However, it is worth remembering that in machine learning, we often have to deal with data taken from the real world. And real world data contains errors. Errors come in various flavours, including: (i) incorrect categorisation of examples, such as saying that a platypus is a bird  it does lay eggs  when it is actually a mammal (ii) wrong values for background information about the examples, such as low quality scanning of hand written letters leading to a pixel which was not written on being scanned as black instead of white (iii) missing data, for instance, examples for which we do not know the value of all the background concepts and (iv) repeated data for examples, possibly containing inconsistencies.
Certain learning algorithms are fairly robust with respect to errors in the data, and other algorithms perform badly in the presence of noisy data. For instance, the learning algorithm FINDS we discuss later is not very robust to noisy data. Hence it is important to assess the amount of error you expect to be in your data before you choose the machine learning techniques to try.
Writing a machine learning algorithm comprises three things: how to represent the solutions, how to search the space of solutions for a set of solutions which perform well and how to choose from this set of best solutions.
The solution(s) to machine learning tasks are often called hypotheses, because they can be expressed as a hypothesis that the observed positives and negatives for a categorisation is explained by the concept learned for the solution. The hypotheses have to be represented in some representation scheme, and, as usual with AI tasks, this will have a big effect on many aspects of the learning methods. We will look at a number of ways to represent solutions and the associated methods for agents to learn using them.
It is important to bear in mind that a solution to a machine learning problem will be judged in worth along (at least) these three axes: (i) accuracy: as discussed below, we use statistical techniques to determine how accurate solutions are, in terms of the likelihood that they will correctly predict the category of new (unseen) examples (ii) comprehensibility: in some cases, it is highly desirable to be able to understand the meaning of the hypotheses (iii) utility: there may be other criteria for the solution which override the accuracy and comprehensibility, e.g., in biological domains, when drugs are predicted by machine learning techniques, it is imperative that the drugs can actually be synthesised.

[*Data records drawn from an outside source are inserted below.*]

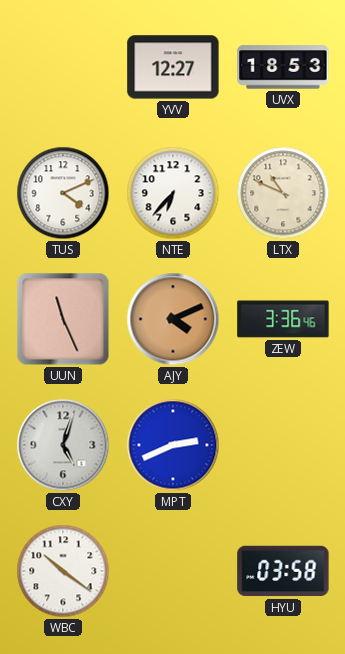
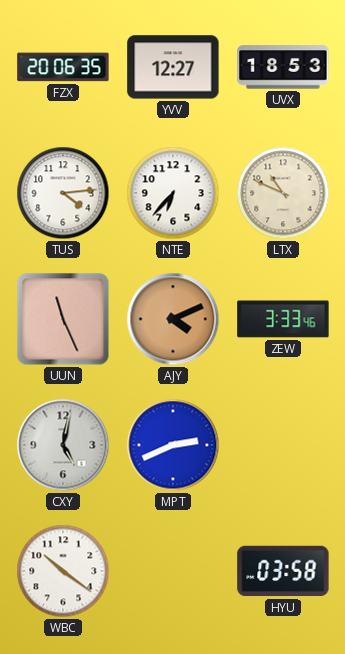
FZX: none -> 20:06
TUS: 4:11 -> 4:14
ZEW: 3:36 -> 3:33
CXY: 5:03 -> 5:02
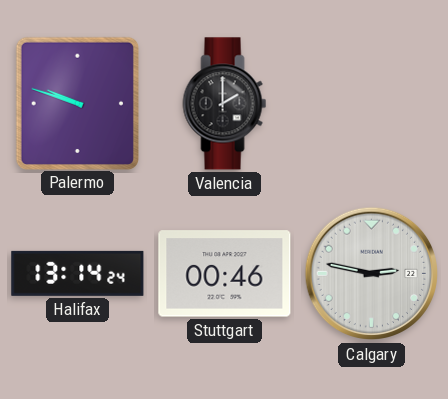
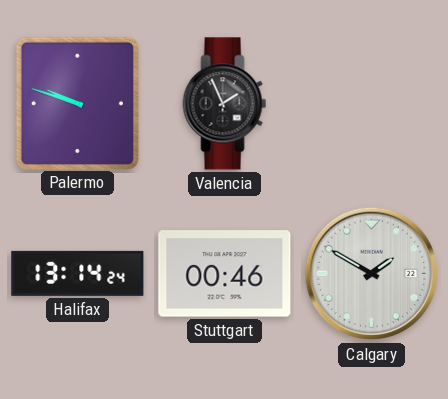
Valencia: 2:00 -> 1:56
Calgary: 2:47 -> 1:50
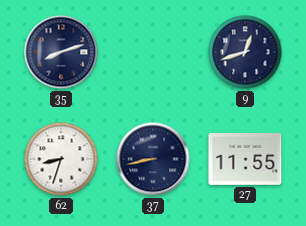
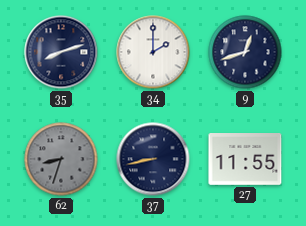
34: none -> 2:00
62 dial: white -> grey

Each learning task will be better suited by one or more representation schemes. For example, to some extent, it is not important exactly how a learned hypotheses predicts stock market movements, as long as it is accurate. Hence, in this case, it is perfectly acceptable to use so called black box representations and techniques, such as neural nets. These methods often yield high predictive accuracy, but provide hypotheses which are difficult to understand (they are black boxes, and one cannot look inside). In scientific domains, training a neural network to perform prediction tasks may well be more effective in terms of predictive accuracy than using a another approach. However, the other approach may yield an answer which is more understandable and from which more science will flow.
For some methods, such as training neural networks, it's not all that useful to think of the method as searching, as it is really just performing calculations. In other techniques, such as Inductive Logic Programming, however, search certainly takes place, and we can think about the specifications of a search problem as we have done in game playing and automated reasoning. One important consideration in machine learning is whether the algorithm will search for more general or more specific solutions first. More general solutions might be advantageous because the user may be able to instantiate variables as they see fit, and general solutions may offer a range of possibilities for the task at hand. However, more specific solutions, which specify more precisely a property of the target concept, might also be advantageous.
Certain learning techniques learn a range of hypothesis as solutions to the problem at hand. These hypotheses usually range over two axes: their generality and their predictive accuracy over the set of examples supplied. We have mentioned that the application of machine learning algorithms is to predicting the categorisation of unseen examples, and this is also how learning techniques are evaluated and compared. Hence, machine learning algorithms must choose a single hypothesis, so that it can use this hypothesis to predict the category of an unseen example.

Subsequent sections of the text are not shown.